Problem description: Pull every line that holds the word "kann" from the entries.
-- Information given follows --
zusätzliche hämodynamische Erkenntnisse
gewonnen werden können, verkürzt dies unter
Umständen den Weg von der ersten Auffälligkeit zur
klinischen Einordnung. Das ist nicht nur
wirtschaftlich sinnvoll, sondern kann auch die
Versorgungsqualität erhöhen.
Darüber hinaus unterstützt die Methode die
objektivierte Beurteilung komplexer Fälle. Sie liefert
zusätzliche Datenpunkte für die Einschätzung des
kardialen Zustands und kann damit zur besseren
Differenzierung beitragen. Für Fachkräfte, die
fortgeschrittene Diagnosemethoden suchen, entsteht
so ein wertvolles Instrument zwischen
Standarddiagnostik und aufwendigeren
-- Information given concluded --
-- Information given follows --
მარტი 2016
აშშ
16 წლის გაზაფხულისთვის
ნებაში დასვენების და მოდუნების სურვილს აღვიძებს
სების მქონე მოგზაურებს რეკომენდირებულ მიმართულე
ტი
-- Information given concluded --
Solved problem:
wirtschaftlich sinnvoll, sondern kann auch die
kardialen Zustands und kann damit zur besseren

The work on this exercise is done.